When I get a massage, as I do periodically, I like to park my brain in neutral and bask in the serenity. So imagine the jolt when, a few months ago, my massage therapist wanted to spend our hour talking—about Social Security. A divorced woman in her fifties, she had heard that she could apply for Social Security on her former husband’s record. Was that true, she wanted to know, and if so, would it have any effect on her ex-spouse’s own Social Security benefit?
So instead of parking my brain in neutral, I had to shift into overdrive to explain the nuances of Social Security (yes, if her marriage had lasted 10 years, she could apply for benefits on her husband’s record once she’s 62, and no, it wouldn’t affect his Social Security). So much for my peaceful massage.
That’s just one of a number of ways in which men and women differ in their attitudes toward money. After we published our April cover story on the secrets of women investors, I had a lively exchange with a few of our male readers, who wondered why we write occasional stories geared toward women. After all, they pointed out, financial products are gender neutral. “Let financial advice stand on its own merits,” wrote Al Oxley of Kalamazoo, Mich.
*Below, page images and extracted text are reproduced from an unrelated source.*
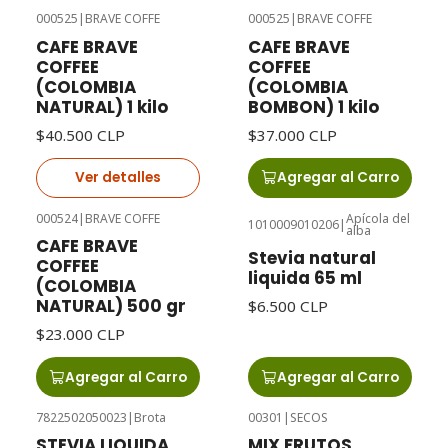
000525
|
BRAVE COFFE
000525
|
BRAVE COFFE
Agotado
CAFE BRAVE
CAFE BRAVE
COFFEE
COFFEE
(COLOMBIA
(COLOMBIA
NATURAL) 1 kilo
BOMBON) 1 kilo
$40.500 CLP
$37.000 CLP
Ver detalles
Agregar al Carro
000524
|
BRAVE COFFE
Apícola del
1010009010206
|
alba
CAFE BRAVE
Stevia natural
COFFEE
liquida 65 ml
(COLOMBIA
NATURAL) 500 gr
$6.500 CLP
$23.000 CLP
Agregar al Carro
Agregar al Carro
7822502050023
|
Brota
00301
|
SECOS
Agotado
STEVIA LIQUIDA
MIX FRUTOS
I totally agree. But women often use financial products in different ways than men because they take a different approach or find themselves in different circumstances. For example, as we reported in April, women tend to trade stocks less often than men—and they get better returns. In our special report on women and money in the June issue, we focused on the fact that women tend to live longer than men, which leads to worries about making their money last and paying for health care as they age.
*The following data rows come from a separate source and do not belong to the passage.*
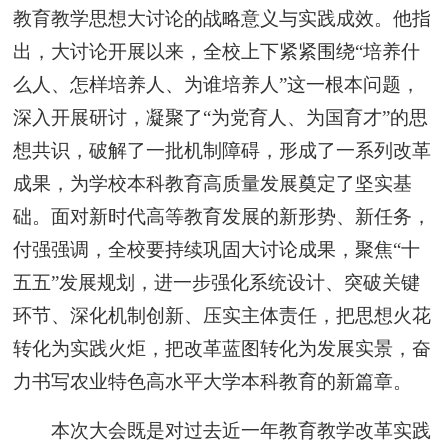
教育教学思想大讨论的战略意义与实践成效。他指
出，大讨论开展以来，全校上下紧紧围绕“培养什
么人、怎样培养人、为谁培养人”这一根本问题，
深入开展研讨，凝聚了“为党育人、为国育才”的思
想共识，破解了一批机制障碍，形成了一系列改革
成果，为学校本科教育高质量发展奠定了坚实基
础。面对新时代高等教育发展的新形势、新任务，
付强强调，全校要持续巩固大讨论成果，聚焦“十
五五”发展规划，进一步强化系统设计、突破关键
环节、深化机制创新、压实主体责任，把思想火花
转化为实践火炬，把改革蓝图转化为发展实景，奋
力书写农业特色高水平大学本科教育的新篇章。
本次大会既是对过去近一年教育教学改革实践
Our reporting also turned up evidence that men and women even speak a different language when it comes to money. Annamaria Lusardi, director of the Global Financial Literacy Excellence Center at the George Washington University School of Business, says her research shows that jargon and technical terms are more off-putting to women. In teaching her own classes, Lusardi consciously starts with plain English and “builds the language of finance.”